● **Work request**
Within the listing below, count the lines that have the string "Mathématiques". Answer with that number only.
________
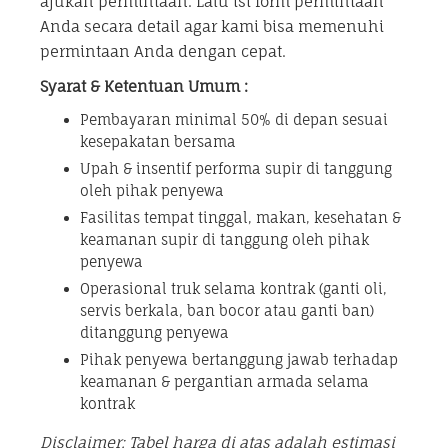
ajukan permintaan. Lalu isi form permintaan
Anda secara detail agar kami bisa memenuhi
permintaan Anda dengan cepat.
Syarat & Ketentuan Umum :
Pembayaran minimal 50% di depan sesuai
kesepakatan bersama
Upah & insentif performa supir di tanggung
oleh pihak penyewa
Fasilitas tempat tinggal, makan, kesehatan &
keamanan supir di tanggung oleh pihak
penyewa
Operasional truk selama kontrak (ganti oli,
servis berkala, ban bocor atau ganti ban)
ditanggung penyewa
Pihak penyewa bertanggung jawab terhadap
keamanan & pergantian armada selama
kontrak
Disclaimer: Tabel harga di atas adalah estimasi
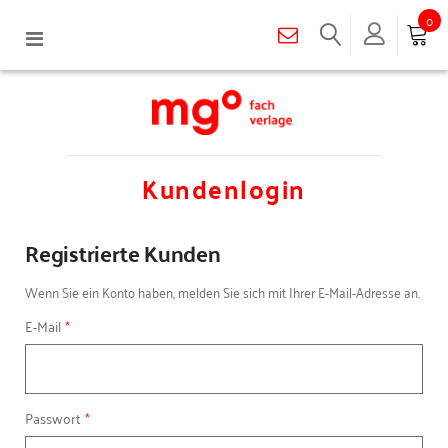
0
Navigation
umschalten
Kundenlogin
Registrierte Kunden
Wenn Sie ein Konto haben, melden Sie sich mit Ihrer E-Mail-Adresse an.
E-Mail
Passwort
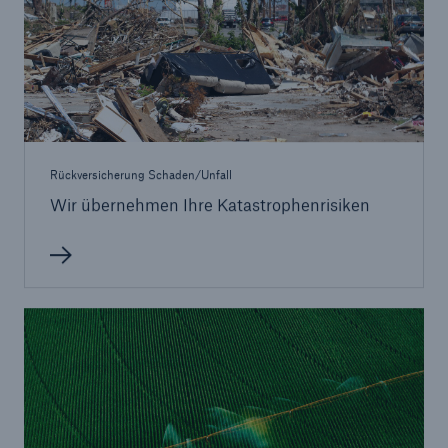
Rückversicherung Schaden/Unfall
Wir übernehmen Ihre Katastrophenrisiken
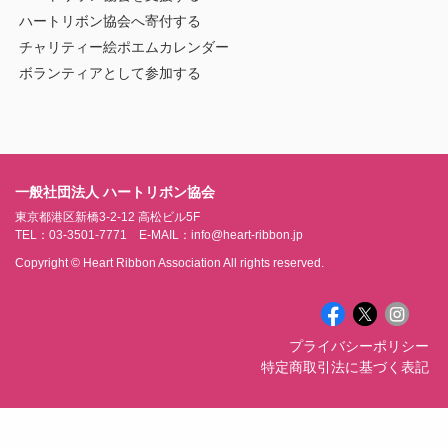
ハートリボン協会へ寄付する
チャリティー絵ポエムカレンダー
ボランティアとして参加する
一般社団法人 ハートリボン協会
東京都港区新橋3-2-12 高松ビル5F
TEL：03-3501-7771 E-MAIL：info@heart-ribbon.jp
Copyright © Heart Ribbon Association All rights reserved.
プライバシーポリシー
特定商取引法に基づく表記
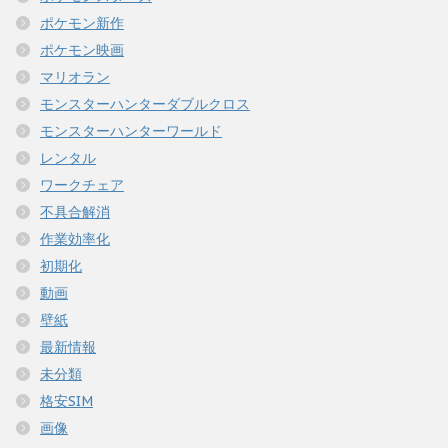
ポケモン新作
ポケモン映画
マリオラン
モンスターハンターダブルクロス
モンスターハンターワールド
レンタル
ワークチェア
不具合解消
作業効率化
初期化
動画
壁紙
最新情報
未分類
格安SIM
画像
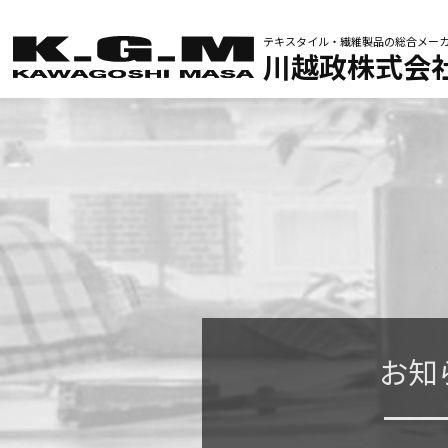
テキスタイル・繊維製品の
総合メー
川越政株式会
お知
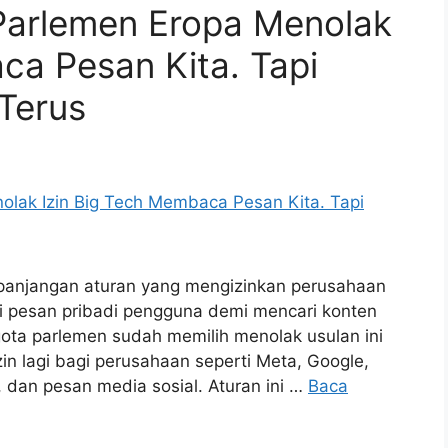
Parlemen Eropa Menolak
ca Pesan Kita. Tapi
Terus
rpanjangan aturan yang mengizinkan perusahaan
i pesan pribadi pengguna demi mencari konten
ota parlemen sudah memilih menolak usulan ini
n lagi bagi perusahaan seperti Meta, Google,
, dan pesan media sosial. Aturan ini …
Baca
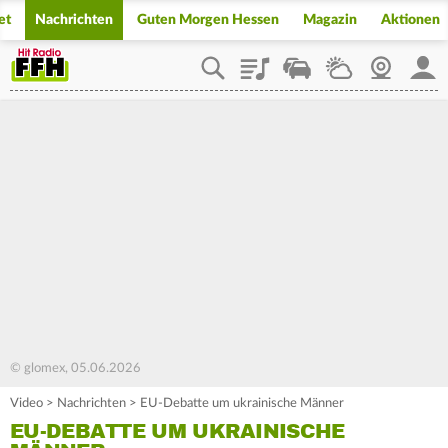
et
Nachrichten
Guten Morgen Hessen
Magazin
Aktionen
Playlist
Staupilot
Wetter
Webcam
Mein
© glomex, 05.06.2026
Video
>
Nachrichten
>
EU-Debatte um ukrainische Männer
EU-DEBATTE UM UKRAINISCHE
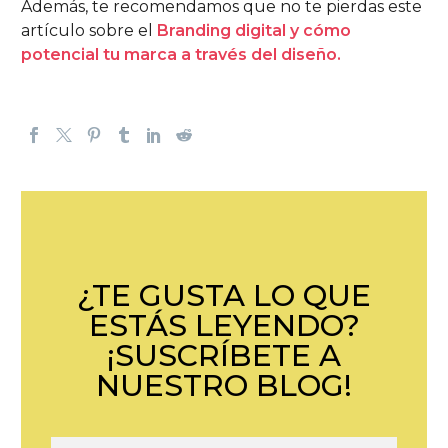
Además, te recomendamos que no te pierdas este
artículo sobre el
Branding digital y cómo
potencial tu marca a través del diseño.
¿TE GUSTA LO QUE
ESTÁS LEYENDO?
¡SUSCRÍBETE A
NUESTRO BLOG!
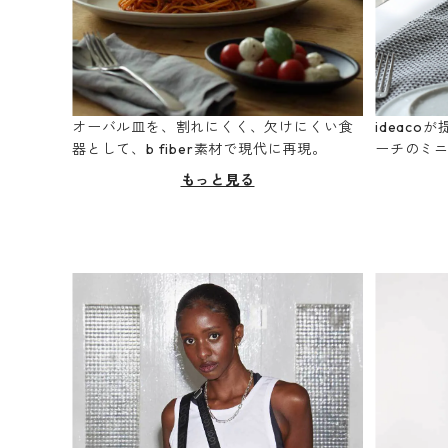
オーバル皿を、割れにくく、欠けにくい食
ideac
器として、b fiber素材で現代に再現。
ーチのミ
もっと見る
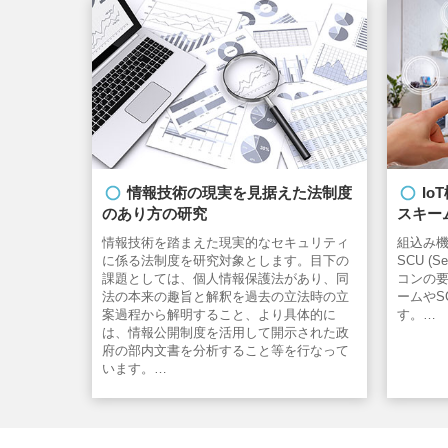
情報技術の現実を見据えた法制度
I
のあり方の研究
スキー
情報技術を踏まえた現実的なセキュリティ
組込み
に係る法制度を研究対象とします。目下の
SCU (Se
課題としては、個人情報保護法があり、同
コンの
法の本来の趣旨と解釈を過去の立法時の立
ームやS
案過程から解明すること、より具体的に
す。…
は、情報公開制度を活用して開示された政
府の部内文書を分析すること等を行なって
います。…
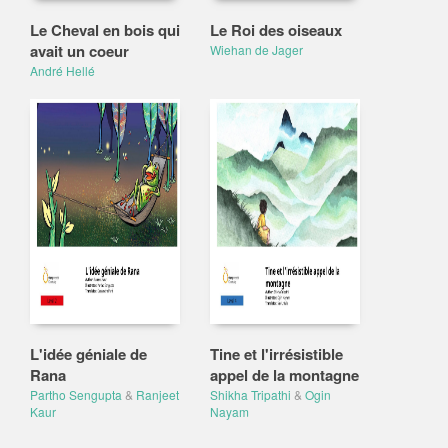
Le Cheval en bois qui
Le Roi des oiseaux
avait un coeur
Wiehan de Jager
André Hellé
L'idée géniale de
Tine et l'irrésistible
Rana
appel de la montagne
Partho Sengupta
&
Ranjeet
Shikha Tripathi
&
Ogin
Kaur
Nayam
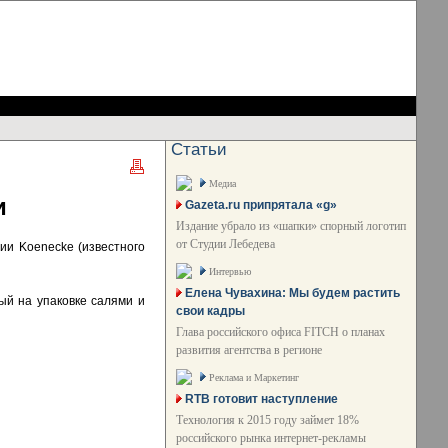
Статьи
Медиа
и
Gazeta.ru припрятала «g»
Издание убрало из «шапки» спорный логотип
от Студии Лебедева
ии Koenecke (известного
Интервью
Елена Чувахина: Мы будем растить
ый на упаковке салями и
свои кадры
Глава российского офиса FITCH о планах
развития агентства в регионе
Реклама и Маркетинг
RTB готовит наступление
Технология к 2015 году займет 18%
российского рынка интернет-рекламы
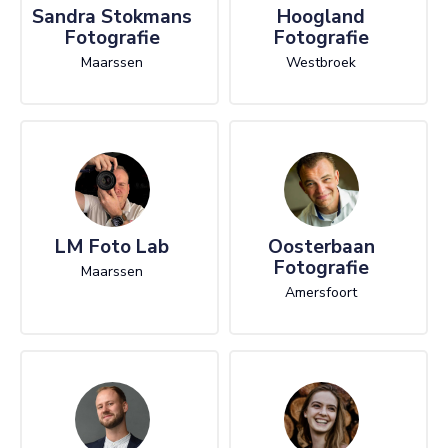
Sandra Stokmans
Hoogland
Fotografie
Fotografie
Maarssen
Westbroek
LM Foto Lab
Oosterbaan
Fotografie
Maarssen
Amersfoort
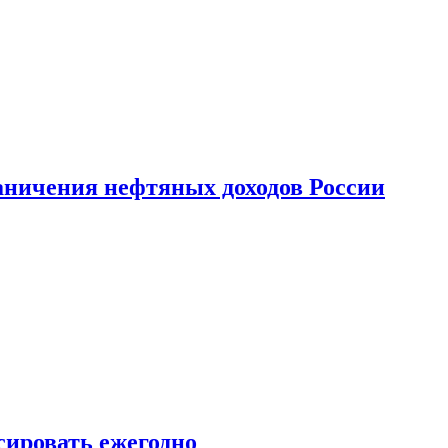
аничения нефтяных доходов России
сировать ежегодно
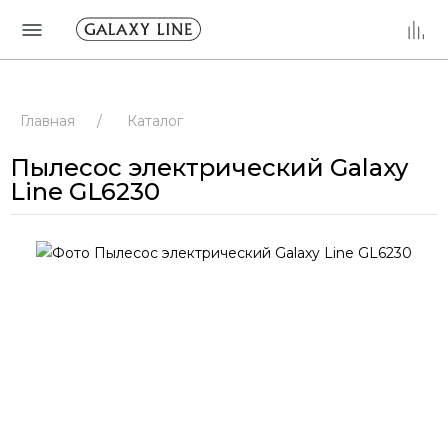
Главная
/
Каталог
Пылесос электрический Galaxy
Line GL6230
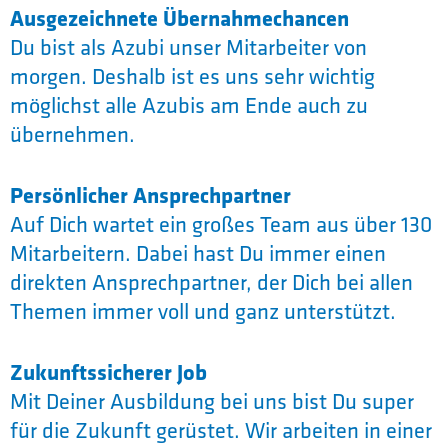
Ausgezeichnete Übernahmechancen
Du bist als Azubi unser Mitarbeiter von
morgen. Deshalb ist es uns sehr wichtig
möglichst alle Azubis am Ende auch zu
übernehmen.
Persönlicher Ansprechpartner
Auf Dich wartet ein großes Team aus über 130
Mitarbeitern. Dabei hast Du immer einen
direkten Ansprechpartner, der Dich bei allen
Themen immer voll und ganz unterstützt.
Zukunftssicherer Job
Mit Deiner Ausbildung bei uns bist Du super
für die Zukunft gerüstet. Wir arbeiten in einer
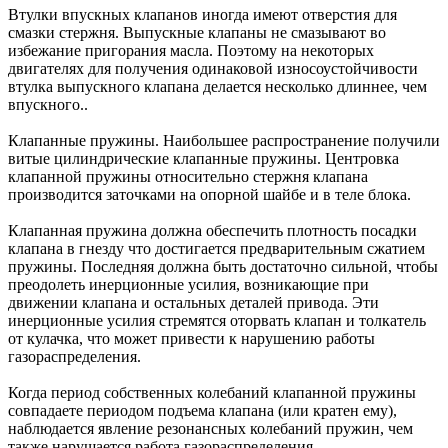
Втулки впускных клапанов иногда имеют отверстия для
смазки стержня. Выпускные клапаны не смазывают во
избежание пригорания масла. Поэтому на некоторых
двигателях для получения одинаковой износоустойчивости
втулка выпускного клапана делается несколько длиннее, чем
впускного..
Клапанные пружины. Наибольшее распространение получили
витые цилиндрические клапанные пружины. Центровка
клапанной пружины относительно стержня клапана
производится заточками на опорной шайбе и в теле блока.
Клапанная пружина должна обеспечить плотность посадки
клапана в гнезду что достигается предварительным сжатием
пружины. Последняя должна быть достаточно сильной, чтобы
преодолеть инерционные усилия, возникающие при
движении клапана и остальных деталей привода. Эти
инерционные усилия стремятся оторвать клапан и толкатель
от кулачка, что может привести к нарушению работы
газораспределения.
Когда период собственных колебаний клапанной пружины
совпадаете периодом подъема клапана (или кратен ему),
наблюдается явление резонансных колебаний пружин, чем
также нарушается работа газораспределения.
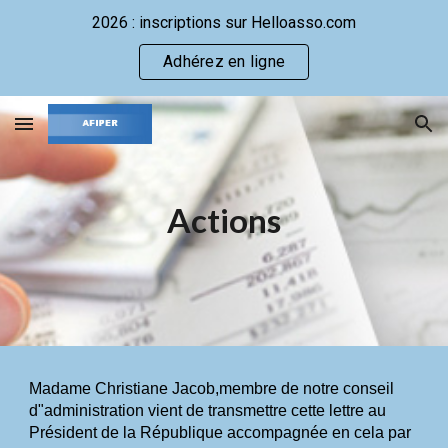
2026 : inscriptions sur Helloasso.com
Skip to main content
Skip to navigation
Adhérez en ligne
Actions
Madame Christiane Jacob,membre de notre conseil 
d"administration vient de transmettre cette lettre au 
Président de la République accompagnée en cela par  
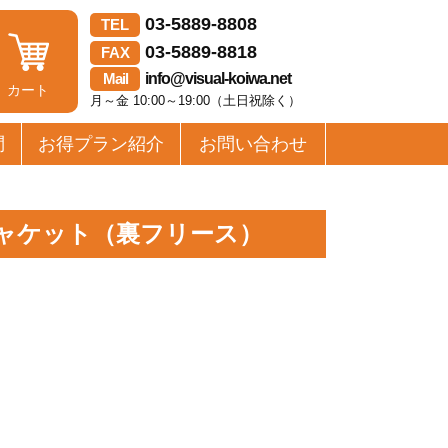
03-5889-8808
TEL
03-5889-8818
FAX
Mail
info@visual-koiwa.net
カート
月～金 10:00～19:00（土日祝除く）
問
お得プラン紹介
お問い合わせ
 ジャケット（裏フリース）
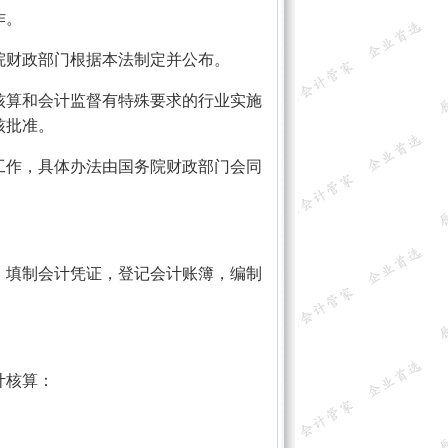
作。
财政部门根据本法制定并公布。
算和会计监督有特殊要求的行业实施
核批准。
作，具体办法由国务院财政部门会同
填制会计凭证，登记会计账簿，编制
计核算：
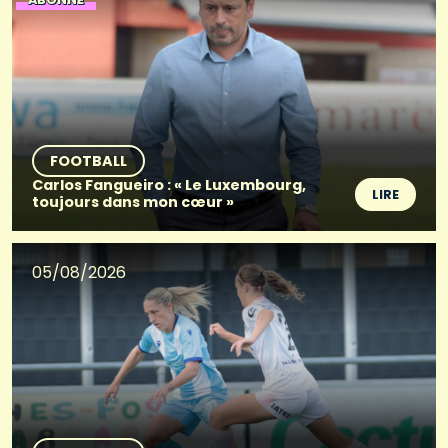
FOOTBALL
Carlos Fangueiro : « Le Luxembourg,
LIRE
toujours dans mon cœur »
05/08/2026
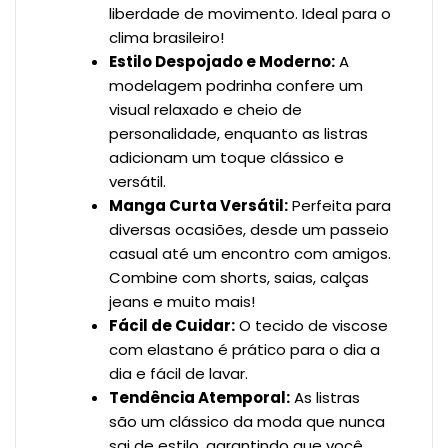
liberdade de movimento. Ideal para o
clima brasileiro!
Estilo Despojado e Moderno:
A
modelagem podrinha confere um
visual relaxado e cheio de
personalidade, enquanto as listras
adicionam um toque clássico e
versátil.
Manga Curta Versátil:
Perfeita para
diversas ocasiões, desde um passeio
casual até um encontro com amigos.
Combine com shorts, saias, calças
jeans e muito mais!
Fácil de Cuidar:
O tecido de viscose
com elastano é prático para o dia a
dia e fácil de lavar.
Tendência Atemporal:
As listras
são um clássico da moda que nunca
sai de estilo, garantindo que você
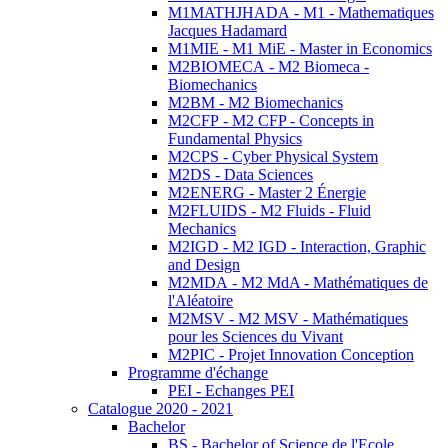
M1MATHJHADA - M1 - Mathematiques
Jacques Hadamard
M1MIE - M1 MiE - Master in Economics
M2BIOMECA - M2 Biomeca -
Biomechanics
M2BM - M2 Biomechanics
M2CFP - M2 CFP - Concepts in
Fundamental Physics
M2CPS - Cyber Physical System
M2DS - Data Sciences
M2ENERG - Master 2 Énergie
M2FLUIDS - M2 Fluids - Fluid
Mechanics
M2IGD - M2 IGD - Interaction, Graphic
and Design
M2MDA - M2 MdA - Mathématiques de
l'Aléatoire
M2MSV - M2 MSV - Mathématiques
pour les Sciences du Vivant
M2PIC - Projet Innovation Conception
Programme d'échange
PEI - Echanges PEI
Catalogue 2020 - 2021
Bachelor
BS - Bachelor of Science de l'Ecole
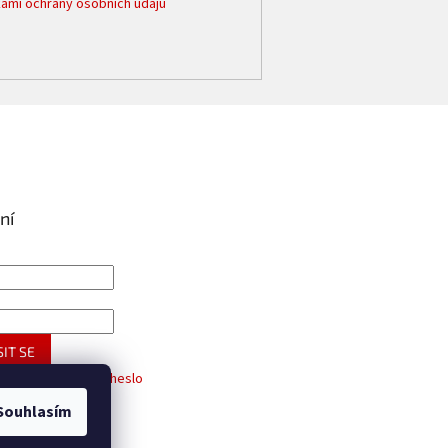
ami ochrany osobních údajů
ní
IT SE
trace
Zapomenuté heslo
Souhlasím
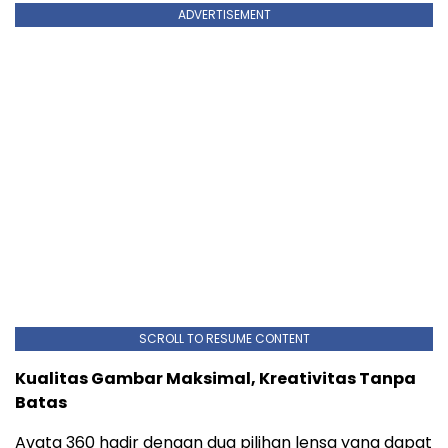
ADVERTISEMENT
SCROLL TO RESUME CONTENT
Kualitas Gambar Maksimal, Kreativitas Tanpa
Batas
Avata 360 hadir dengan dua pilihan lensa yang dapat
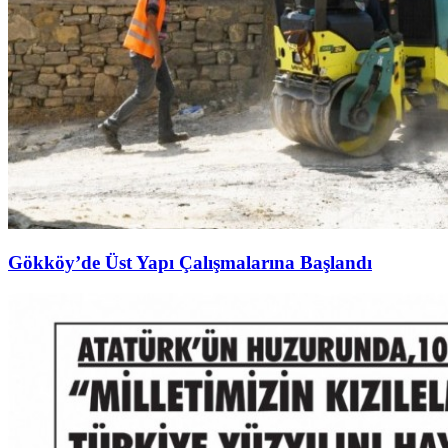
Gökköy’de Üst Yapı Çalışmalarına Başlandı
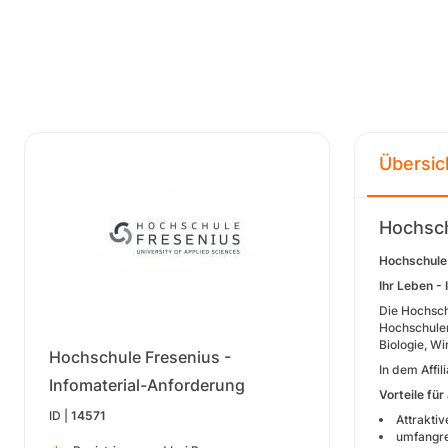
Übersic
Hochsch
Hochschule 
Ihr Leben - 
Die Hochsch
Hochschulen
Biologie, W
Hochschule Fresenius -
In dem Affi
Infomaterial-Anforderung
Vorteile für
ID |
14571
Attraktiv
umfangre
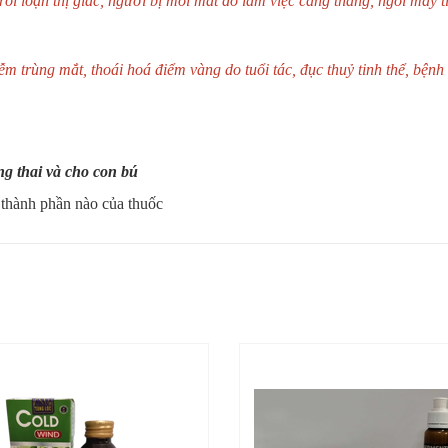
i loạn thị giác, người bị mỏi mắt do làm việc căng thẳng, ngồi máy t
ễm trùng mắt
, thoái hoá điểm vàng do tuổi tác, đục thuỷ tinh thể, bệ
g thai và cho con bú
thành phần nào của thuốc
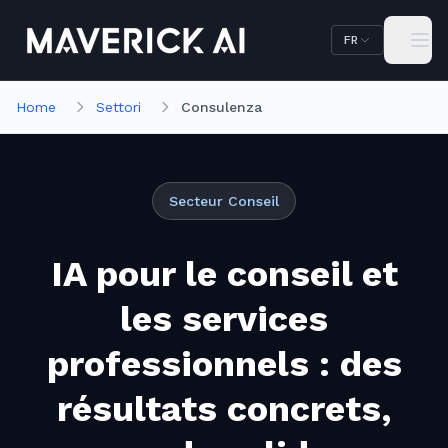
Aller au contenu principal
Aller à la navigation
FR
Home
Settori
Consulenza
Secteur Conseil
IA pour le conseil et
les services
professionnels : des
résultats concrets,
________
● **Answer to this exercise**
2